L’abattage des frênes malade se fera jusqu’au 15 mars, pendant que l’agrile est en dormance.

Agrile: l’abattage des frênes reprend à Trois-Rivières

Trois-Rivières — L’abattage des frênes affectés par l’agrile, un insecte ravageur qui les fait mourir graduellement, se poursuit pour une deuxième année sur le territoire de la ville de Trois-Rivières. Cette opération n’est autorisée qu’entre le 1er octobre et le 15 mars, alors que l’insecte est en dormance.

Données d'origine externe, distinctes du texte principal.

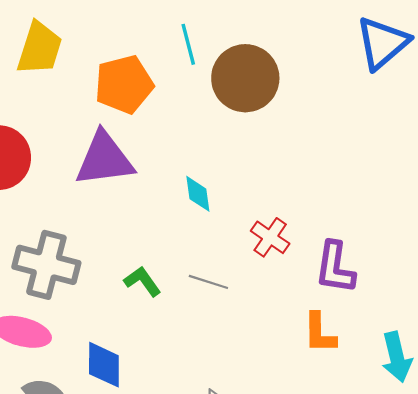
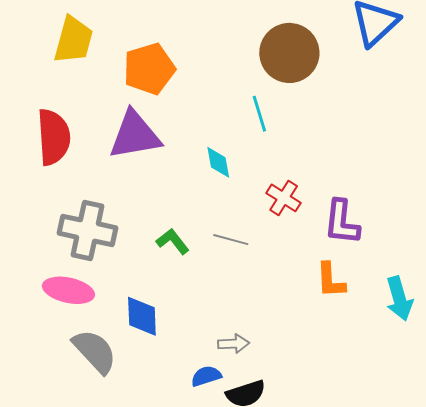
cyan line: (188, 44) -> (259, 114), moved
brown circle: (245, 78) -> (289, 53), moved

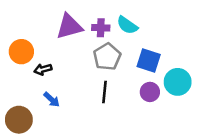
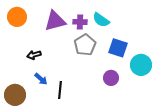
orange circle: (21, 52) -> (17, 17), moved
black line: (105, 92) -> (60, 90), moved
purple circle: (150, 92) -> (111, 78), moved

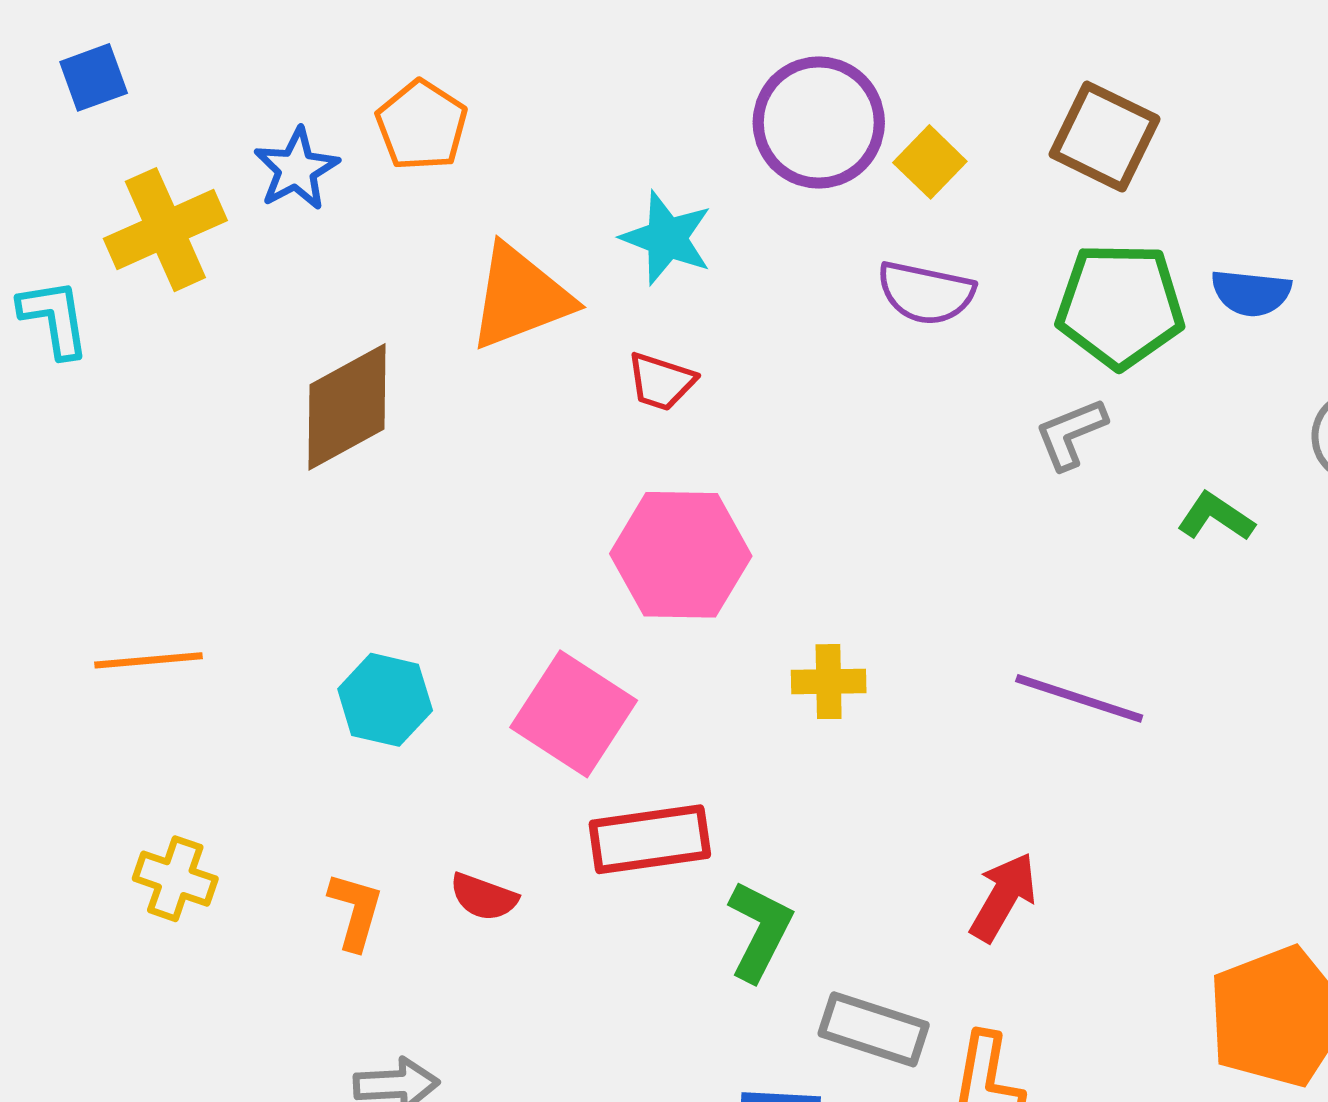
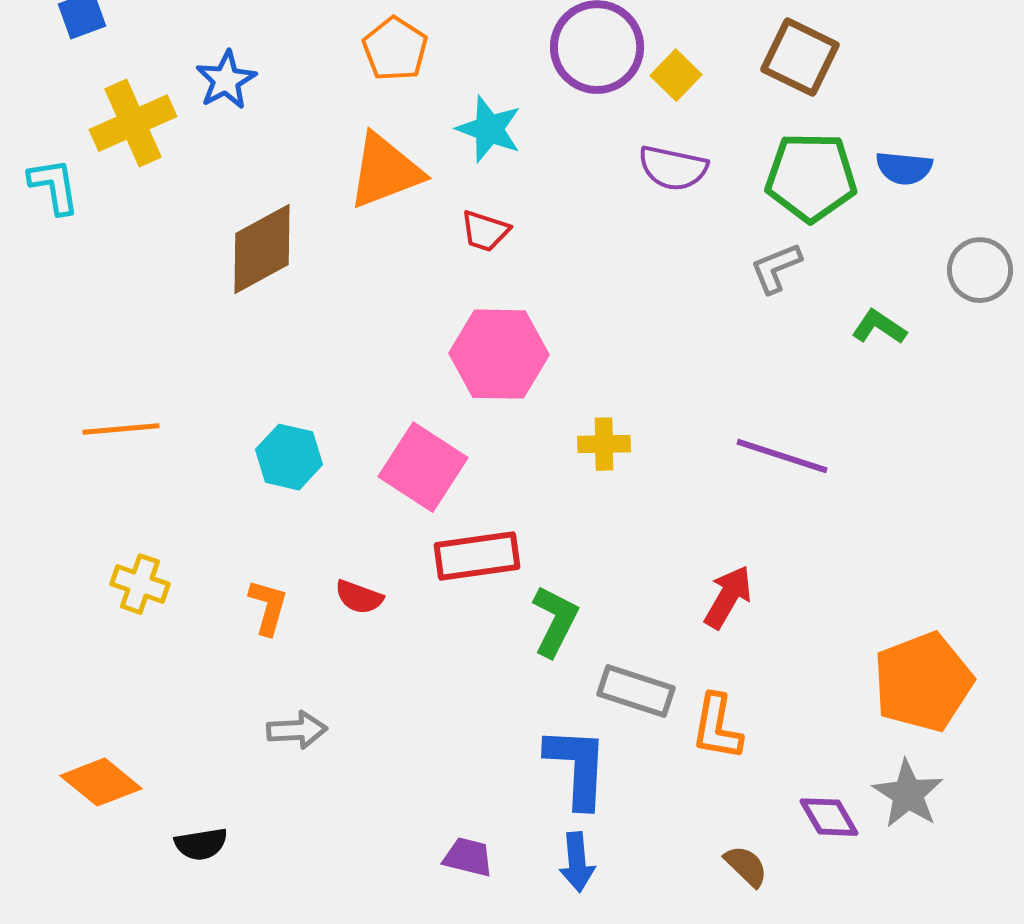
orange pentagon: (422, 125) -> (395, 49), moved

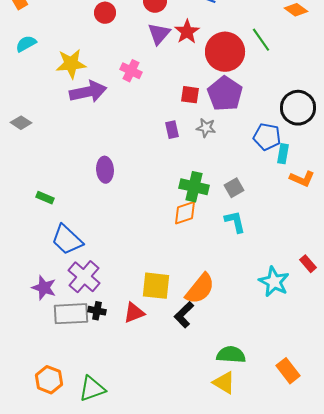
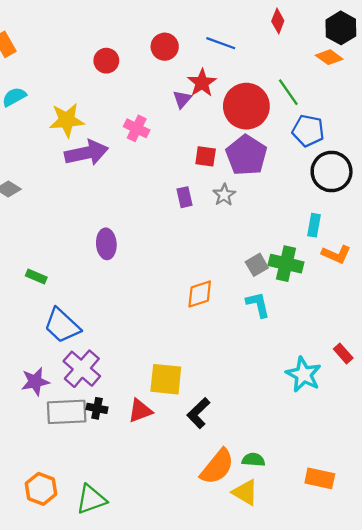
purple triangle: (159, 34) -> (182, 99), moved, size x0.7
gray star: (206, 128) -> (224, 195), turned 30
blue pentagon: (267, 137) -> (308, 131), moved
green cross: (194, 187) -> (286, 264), moved
purple star: (44, 288) -> (35, 382), turned -30
orange semicircle: (200, 289) -> (217, 467), moved
green semicircle: (231, 355) -> (253, 460), size x0.7
orange rectangle: (288, 371) -> (320, 478), turned -40

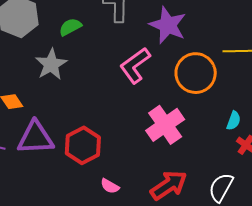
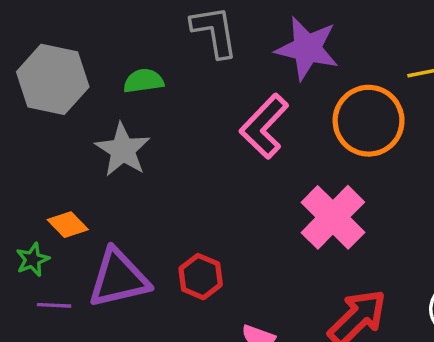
green semicircle: (70, 27) -> (143, 81), turned 30
red hexagon: (83, 145) -> (201, 277), size x0.7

Cette année, la Ville de Trois-Rivières prévoit abattre 88 frênes sur les terrains publics, notamment 33 dans le secteur Du Carmel, 12 aux Estacades, 10 dans Sainte-Marthe, 8 dans le secteur Des Carrefours et 10 dans Châteaudun.

Cette opération s’amorcera dans la semaine du 4 novembre et se poursuivra jusqu’au 29 du même mois. L’an dernier, 59 frênes malades avaient été abattus sur le territoire, notamment sur le boulevard Des Estacades. «Cette année, on touche à 11 districts», indique Kim Bellerive du service des communications de la Ville.

Le plan d’action prévoit que les frênes abattus seront remplacés en 2020 par plusieurs autres essences qui assureront la biodiversité.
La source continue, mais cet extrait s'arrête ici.